Segment Start: Source information

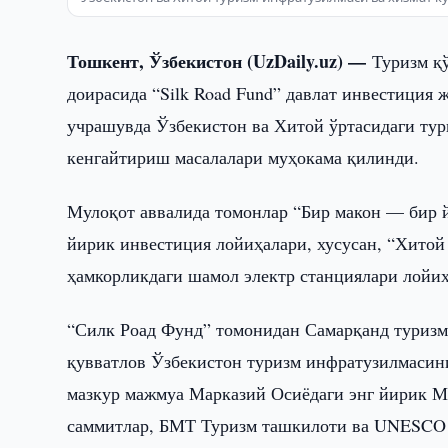
Тошкент, Ўзбекистон (UzDaily.uz) —
Туризм қ
доирасида “Silk Road Fund” давлат инвестиция
учрашувда Ўзбекистон ва Хитой ўртасидаги тур
кенгайтириш масалалари муҳокама қилинди.
Мулоқот аввалида томонлар “Бир макон — бир 
йирик инвестиция лойиҳалари, хусусан, “Хитой
ҳамкорликдаги шамол электр станциялари лойи
“Силк Роад Фунд” томонидан Самарқанд туризм
қувватлов Ўзбекистон туризм инфратузилмасини
мазкур мажмуа Марказий Осиёдаги энг йирик М
саммитлар, БМТ Туризм ташкилоти ва UNESCO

Segment End: Source information

### Task objective
Beginning with the line that holds "учрашувда Ўзбекистон ва Хитой ўртасидаги тур", please give again each line exactly until the records end, and include that final line.

### Answer space
учрашувда Ўзбекистон ва Хитой ўртасидаги тур
кенгайтириш масалалари муҳокама қилинди.
Мулоқот аввалида томонлар “Бир макон — бир 
йирик инвестиция лойиҳалари, хусусан, “Хитой
ҳамкорликдаги шамол электр станциялари лойи
“Силк Роад Фунд” томонидан Самарқанд туризм
қувватлов Ўзбекистон туризм инфратузилмасини
мазкур мажмуа Марказий Осиёдаги энг йирик М
саммитлар, БМТ Туризм ташкилоти ва UNESCO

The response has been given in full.